Blair's eyes were intent. There was no way she could have consciously known of what had happened downstairs, in her state -- and she was just waking up now. "Are you sure it was a forest?"

"As opposed to what? A desert? No, it was a forest . . . " She held her head in pain. "I know I didn't see the man before, but there was something in his eyes that scared the hell out of me. Raven eyes." She shook her head, "I know I must sound crazy . . . "

"No!" he assured her. "I can't really explain right now, but it makes a lot of sense! Now, about this dream . . . "

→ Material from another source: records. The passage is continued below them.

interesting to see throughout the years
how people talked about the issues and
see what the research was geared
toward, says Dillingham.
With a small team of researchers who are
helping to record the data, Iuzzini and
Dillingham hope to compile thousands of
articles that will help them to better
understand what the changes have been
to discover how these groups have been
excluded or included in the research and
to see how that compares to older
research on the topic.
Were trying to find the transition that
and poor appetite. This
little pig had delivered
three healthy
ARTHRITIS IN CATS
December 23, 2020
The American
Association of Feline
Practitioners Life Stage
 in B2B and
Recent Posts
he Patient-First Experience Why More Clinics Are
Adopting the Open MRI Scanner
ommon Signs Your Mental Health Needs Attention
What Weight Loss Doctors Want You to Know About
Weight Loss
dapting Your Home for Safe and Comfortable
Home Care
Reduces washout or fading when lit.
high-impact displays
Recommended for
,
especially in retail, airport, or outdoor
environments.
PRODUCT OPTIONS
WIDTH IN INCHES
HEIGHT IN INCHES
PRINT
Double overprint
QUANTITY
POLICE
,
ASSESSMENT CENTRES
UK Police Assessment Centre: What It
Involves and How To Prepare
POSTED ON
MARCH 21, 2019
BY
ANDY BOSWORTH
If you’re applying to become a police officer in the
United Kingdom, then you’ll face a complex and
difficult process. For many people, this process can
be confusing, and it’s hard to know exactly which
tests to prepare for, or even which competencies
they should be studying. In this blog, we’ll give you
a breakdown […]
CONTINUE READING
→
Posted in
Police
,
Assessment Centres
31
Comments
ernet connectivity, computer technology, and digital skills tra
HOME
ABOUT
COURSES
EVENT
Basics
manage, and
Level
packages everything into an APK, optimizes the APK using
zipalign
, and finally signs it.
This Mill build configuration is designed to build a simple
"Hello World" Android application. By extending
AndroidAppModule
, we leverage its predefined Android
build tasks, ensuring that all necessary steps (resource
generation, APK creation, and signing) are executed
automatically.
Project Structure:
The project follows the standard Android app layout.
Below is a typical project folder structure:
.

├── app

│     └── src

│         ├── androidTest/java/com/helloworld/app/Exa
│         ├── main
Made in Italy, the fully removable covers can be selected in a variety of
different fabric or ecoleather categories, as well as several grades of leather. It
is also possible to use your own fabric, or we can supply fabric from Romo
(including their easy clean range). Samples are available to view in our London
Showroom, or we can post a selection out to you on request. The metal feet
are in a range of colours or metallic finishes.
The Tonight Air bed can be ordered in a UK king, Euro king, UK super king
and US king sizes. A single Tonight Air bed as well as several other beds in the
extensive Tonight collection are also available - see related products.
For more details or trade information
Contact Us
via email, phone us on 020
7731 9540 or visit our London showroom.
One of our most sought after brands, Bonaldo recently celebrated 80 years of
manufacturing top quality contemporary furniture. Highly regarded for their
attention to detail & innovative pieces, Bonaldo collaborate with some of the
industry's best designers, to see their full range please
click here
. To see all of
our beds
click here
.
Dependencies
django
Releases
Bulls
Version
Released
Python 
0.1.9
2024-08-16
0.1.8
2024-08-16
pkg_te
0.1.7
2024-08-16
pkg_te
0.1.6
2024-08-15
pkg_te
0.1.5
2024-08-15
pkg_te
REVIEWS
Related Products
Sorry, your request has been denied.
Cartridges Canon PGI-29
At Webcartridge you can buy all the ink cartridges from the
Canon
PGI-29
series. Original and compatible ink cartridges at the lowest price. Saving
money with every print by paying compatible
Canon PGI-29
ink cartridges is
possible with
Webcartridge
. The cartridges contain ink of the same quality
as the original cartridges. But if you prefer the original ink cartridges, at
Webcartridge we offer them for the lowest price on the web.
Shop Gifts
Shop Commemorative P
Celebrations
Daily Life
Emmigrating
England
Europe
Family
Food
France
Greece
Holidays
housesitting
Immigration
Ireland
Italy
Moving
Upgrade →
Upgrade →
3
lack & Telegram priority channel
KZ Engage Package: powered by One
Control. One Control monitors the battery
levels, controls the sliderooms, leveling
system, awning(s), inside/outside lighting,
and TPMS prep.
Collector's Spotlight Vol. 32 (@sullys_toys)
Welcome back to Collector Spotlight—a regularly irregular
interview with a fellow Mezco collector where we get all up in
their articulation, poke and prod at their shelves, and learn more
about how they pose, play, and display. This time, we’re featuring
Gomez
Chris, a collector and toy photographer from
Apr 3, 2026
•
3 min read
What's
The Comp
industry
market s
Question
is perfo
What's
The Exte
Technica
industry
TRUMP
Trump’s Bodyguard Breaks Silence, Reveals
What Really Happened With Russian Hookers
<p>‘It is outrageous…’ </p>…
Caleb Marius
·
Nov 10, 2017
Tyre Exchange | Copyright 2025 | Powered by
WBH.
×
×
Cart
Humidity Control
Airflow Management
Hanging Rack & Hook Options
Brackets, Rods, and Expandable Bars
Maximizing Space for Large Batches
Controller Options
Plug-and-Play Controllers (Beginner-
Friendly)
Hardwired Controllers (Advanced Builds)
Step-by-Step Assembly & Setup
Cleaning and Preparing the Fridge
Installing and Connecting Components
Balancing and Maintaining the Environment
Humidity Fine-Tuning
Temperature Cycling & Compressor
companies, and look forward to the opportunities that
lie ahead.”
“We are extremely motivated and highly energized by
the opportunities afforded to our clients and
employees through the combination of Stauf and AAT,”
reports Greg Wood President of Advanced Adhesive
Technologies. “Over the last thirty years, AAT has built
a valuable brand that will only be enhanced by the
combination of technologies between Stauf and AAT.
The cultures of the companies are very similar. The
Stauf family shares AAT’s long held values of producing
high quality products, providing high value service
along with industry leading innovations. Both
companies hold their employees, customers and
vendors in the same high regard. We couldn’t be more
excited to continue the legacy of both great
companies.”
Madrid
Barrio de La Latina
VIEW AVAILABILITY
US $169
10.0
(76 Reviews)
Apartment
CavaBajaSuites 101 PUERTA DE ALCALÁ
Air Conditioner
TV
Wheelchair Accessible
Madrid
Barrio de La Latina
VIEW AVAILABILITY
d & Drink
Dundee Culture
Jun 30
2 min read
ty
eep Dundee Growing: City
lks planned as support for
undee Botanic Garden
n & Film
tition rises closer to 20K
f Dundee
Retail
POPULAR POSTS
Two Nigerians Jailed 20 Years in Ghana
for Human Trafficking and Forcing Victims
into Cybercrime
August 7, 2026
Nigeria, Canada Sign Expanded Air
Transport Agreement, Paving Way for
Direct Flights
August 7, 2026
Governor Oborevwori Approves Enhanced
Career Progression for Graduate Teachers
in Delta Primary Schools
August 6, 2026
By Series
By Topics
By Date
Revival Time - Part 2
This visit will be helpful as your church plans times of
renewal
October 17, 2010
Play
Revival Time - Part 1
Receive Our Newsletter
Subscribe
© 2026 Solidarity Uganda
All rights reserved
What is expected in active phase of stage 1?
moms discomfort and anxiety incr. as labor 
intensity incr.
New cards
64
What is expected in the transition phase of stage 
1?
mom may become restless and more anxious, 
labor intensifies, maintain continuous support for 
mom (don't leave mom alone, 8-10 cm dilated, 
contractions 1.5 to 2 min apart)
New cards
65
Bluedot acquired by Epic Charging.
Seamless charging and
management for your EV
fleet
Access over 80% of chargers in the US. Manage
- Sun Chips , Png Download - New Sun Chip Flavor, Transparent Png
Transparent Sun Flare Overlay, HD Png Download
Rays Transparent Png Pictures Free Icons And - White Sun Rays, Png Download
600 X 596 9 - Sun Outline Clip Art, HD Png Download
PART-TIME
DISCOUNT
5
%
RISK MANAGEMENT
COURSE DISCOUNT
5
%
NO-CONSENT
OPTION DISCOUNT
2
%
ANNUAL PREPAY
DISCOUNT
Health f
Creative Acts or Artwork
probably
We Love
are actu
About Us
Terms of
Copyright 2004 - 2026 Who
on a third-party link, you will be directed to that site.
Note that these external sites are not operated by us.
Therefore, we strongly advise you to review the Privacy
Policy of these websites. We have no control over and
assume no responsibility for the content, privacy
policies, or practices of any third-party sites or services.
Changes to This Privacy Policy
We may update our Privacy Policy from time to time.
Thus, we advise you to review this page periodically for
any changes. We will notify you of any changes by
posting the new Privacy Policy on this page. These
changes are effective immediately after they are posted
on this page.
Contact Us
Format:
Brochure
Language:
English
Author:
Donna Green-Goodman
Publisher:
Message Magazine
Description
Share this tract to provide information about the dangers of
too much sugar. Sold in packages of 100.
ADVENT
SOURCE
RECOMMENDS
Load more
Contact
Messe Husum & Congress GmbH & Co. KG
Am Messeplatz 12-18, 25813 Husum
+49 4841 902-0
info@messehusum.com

Outside the windows, blocked from their view, a raven sat and watched with interest.

* * *

At this moment, Simon Banks had managed to escape the tipsy wife of the Don. Alone at last, he pretended to admire the layout of the place, which wasn't hard to manage -- his admiration was quite genuine.

Then he heard what he thought was none other than the raspy voice of Joe Dawson. He stayed put and heard other voices pop up: a young-sounding Italian and the Don.

Joe was explaining, "That's who we are. Most people stumble on it in a much more mundane manner." He tried to hide his laugh, "I've never, never heard of an Immortal just falling into someone's lap like that!" He got himself under control. "The point of all this is that by necessity, we have to keep a lid on everything. You can understand the utter chaos that would develop, even in this secular era, if it was known to everyone that immortals walk the Earth. Even in controllable situations, it's never good."

The Don spoke, "I can certainly appreciate it, and now I can even better appreciate Mr. Pierson's stealthy manner concerning those matters. So, what's your ultimate point? You wouldn't expose your organization unless you wanted something from me in return."

"You're right. You have a price on anyone with one of our tattoos, and we have many honest agents who still have their hearts in the right place." Joe sighed, "Our organization has a history similar to the Catholic Church. We had a major schism in the very beginning -- one branch thinking that immortals should be watched without interference, and the other branch thinking that they were abominations who should be exterminated without conscience. There were good and bad men on both sides, all with their reasons, but the point is that Hues is either a rotten apple that was once good, or that he's just born bad. We think he's showed his true colors as a Hunter, and as such, we declare him to be rogue and target-practice, but not the rest of our organization."

There was a pause. "In other words, all this storytelling was just to keep my men from busting up your shop and finishing up what that mine in Vietnam couldn't complete?"

"That's one way of putting it, but I speak for more than myself."

"Sure. Just wanted to get the whole story. Just so that your story is complete, my boys picked up Hues outside a coffee shop. We didn't get the old man -- some cop sprung him and arrested that pack -- but we have Hues in my wife's whip-and-chain room. We tried getting him to talk with all kinds of ingenious methods that don't leave marks, but when they didn't work I gave the boys my okay to take some more drastic measures."

Simon had decided that it was time he stepped in, except he was suddenly feeling something sharp against his throat.

"Turn around slowly." The whisper sounded like a blend of French and German. Banks turned and saw a man he couldn't remember having seen before. The man's smile was cold. "Why, it's Captain Robinson!"